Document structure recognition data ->
=== Section Start ===

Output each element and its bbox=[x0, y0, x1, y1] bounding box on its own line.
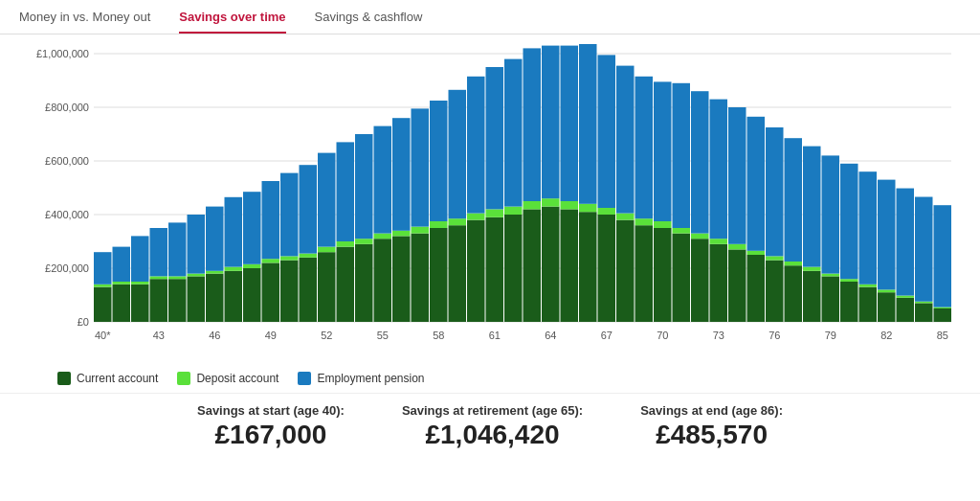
svg-rect-28 bbox=[188, 274, 206, 277]
svg-rect-140 bbox=[878, 180, 896, 290]
svg-rect-102 bbox=[654, 228, 672, 322]
svg-rect-69 bbox=[449, 225, 467, 322]
svg-text:85: 85 bbox=[937, 330, 948, 341]
svg-rect-66 bbox=[430, 228, 448, 322]
svg-rect-15 bbox=[113, 285, 131, 322]
svg-rect-55 bbox=[355, 239, 373, 244]
svg-rect-115 bbox=[728, 244, 746, 250]
svg-text:40*: 40* bbox=[95, 330, 111, 341]
svg-text:70: 70 bbox=[657, 330, 668, 341]
legend-deposit-account-icon bbox=[177, 372, 190, 385]
svg-rect-71 bbox=[449, 90, 467, 218]
summary-section: Savings at start (age 40): £167,000 Savi… bbox=[0, 393, 980, 469]
svg-rect-34 bbox=[225, 267, 243, 271]
tab-money-in-out[interactable]: Money in vs. Money out bbox=[19, 10, 150, 34]
svg-text:£1,000,000: £1,000,000 bbox=[36, 48, 89, 59]
svg-text:49: 49 bbox=[265, 330, 277, 341]
svg-rect-103 bbox=[654, 221, 672, 228]
svg-rect-135 bbox=[859, 287, 878, 322]
svg-rect-79 bbox=[504, 207, 523, 215]
svg-rect-43 bbox=[280, 256, 299, 260]
summary-retirement: Savings at retirement (age 65): £1,046,4… bbox=[402, 403, 583, 450]
svg-rect-149 bbox=[934, 205, 952, 307]
svg-rect-123 bbox=[785, 265, 803, 322]
svg-rect-109 bbox=[691, 234, 709, 239]
svg-rect-58 bbox=[374, 234, 392, 239]
svg-rect-23 bbox=[150, 228, 168, 276]
summary-end-value: £485,570 bbox=[640, 420, 783, 450]
svg-text:82: 82 bbox=[880, 330, 892, 341]
svg-rect-21 bbox=[150, 279, 168, 322]
svg-text:£600,000: £600,000 bbox=[45, 155, 89, 167]
svg-rect-87 bbox=[561, 209, 579, 322]
summary-start: Savings at start (age 40): £167,000 bbox=[197, 403, 345, 450]
svg-rect-111 bbox=[710, 244, 728, 322]
svg-rect-14 bbox=[94, 252, 112, 285]
summary-retirement-label: Savings at retirement (age 65): bbox=[402, 403, 583, 418]
svg-rect-126 bbox=[803, 271, 821, 322]
svg-rect-120 bbox=[766, 261, 784, 322]
svg-rect-119 bbox=[747, 117, 766, 251]
summary-end: Savings at end (age 86): £485,570 bbox=[640, 403, 783, 450]
svg-rect-53 bbox=[337, 142, 355, 241]
svg-rect-22 bbox=[150, 276, 168, 279]
svg-rect-13 bbox=[94, 285, 112, 287]
svg-rect-95 bbox=[598, 55, 616, 208]
svg-rect-81 bbox=[523, 209, 542, 322]
svg-rect-52 bbox=[337, 241, 355, 247]
tab-bar: Money in vs. Money out Savings over time… bbox=[0, 0, 980, 34]
summary-start-value: £167,000 bbox=[197, 420, 345, 450]
svg-rect-98 bbox=[616, 66, 635, 214]
svg-rect-41 bbox=[262, 181, 280, 259]
svg-rect-116 bbox=[728, 107, 746, 244]
svg-rect-62 bbox=[392, 118, 411, 231]
svg-rect-46 bbox=[300, 254, 318, 258]
svg-rect-44 bbox=[280, 173, 299, 257]
svg-rect-67 bbox=[430, 221, 448, 228]
svg-text:43: 43 bbox=[153, 330, 165, 341]
svg-rect-105 bbox=[673, 234, 691, 322]
svg-rect-30 bbox=[206, 274, 224, 322]
svg-rect-42 bbox=[280, 261, 299, 322]
svg-rect-64 bbox=[412, 227, 430, 234]
svg-rect-29 bbox=[188, 215, 206, 274]
svg-rect-63 bbox=[412, 234, 430, 322]
svg-rect-121 bbox=[766, 256, 784, 260]
svg-rect-97 bbox=[616, 214, 635, 220]
legend-deposit-account: Deposit account bbox=[177, 372, 278, 385]
svg-text:55: 55 bbox=[377, 330, 389, 341]
svg-rect-85 bbox=[542, 198, 560, 206]
svg-rect-50 bbox=[318, 153, 336, 247]
tab-savings-over-time[interactable]: Savings over time bbox=[179, 10, 285, 34]
legend-employment-pension-icon bbox=[298, 372, 311, 385]
svg-rect-112 bbox=[710, 239, 728, 244]
svg-rect-33 bbox=[225, 271, 243, 322]
svg-text:£200,000: £200,000 bbox=[45, 262, 89, 274]
svg-rect-49 bbox=[318, 247, 336, 253]
tab-savings-cashflow[interactable]: Savings & cashflow bbox=[315, 10, 423, 34]
svg-rect-127 bbox=[803, 267, 821, 271]
svg-rect-26 bbox=[168, 222, 187, 276]
svg-rect-91 bbox=[579, 204, 597, 212]
svg-rect-35 bbox=[225, 197, 243, 267]
svg-rect-65 bbox=[412, 108, 430, 226]
svg-text:73: 73 bbox=[713, 330, 724, 341]
legend-current-account-icon bbox=[57, 372, 71, 385]
svg-rect-73 bbox=[467, 214, 485, 220]
summary-start-label: Savings at start (age 40): bbox=[197, 403, 345, 418]
legend-employment-pension-label: Employment pension bbox=[317, 372, 424, 385]
svg-rect-148 bbox=[934, 307, 952, 308]
svg-rect-20 bbox=[131, 236, 149, 282]
svg-rect-36 bbox=[243, 268, 261, 322]
svg-rect-147 bbox=[934, 308, 952, 322]
svg-rect-93 bbox=[598, 215, 616, 322]
svg-rect-77 bbox=[486, 67, 504, 209]
chart-area: £1,000,000£800,000£600,000£400,000£200,0… bbox=[0, 34, 980, 364]
svg-rect-75 bbox=[486, 217, 504, 322]
svg-rect-12 bbox=[94, 287, 112, 322]
summary-retirement-value: £1,046,420 bbox=[402, 420, 583, 450]
svg-rect-56 bbox=[355, 134, 373, 239]
svg-rect-118 bbox=[747, 251, 766, 255]
svg-rect-47 bbox=[300, 165, 318, 253]
page-container: Money in vs. Money out Savings over time… bbox=[0, 0, 980, 469]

=== Section End ===

Find the lines in the records that contain the word "value", then copy every one of them.

EXERCISE RESULT ->
summary-end-value: £485,570 bbox=[640, 420, 783, 450]
summary-start-value: £167,000 bbox=[197, 420, 345, 450]
summary-retirement-value: £1,046,420 bbox=[402, 420, 583, 450]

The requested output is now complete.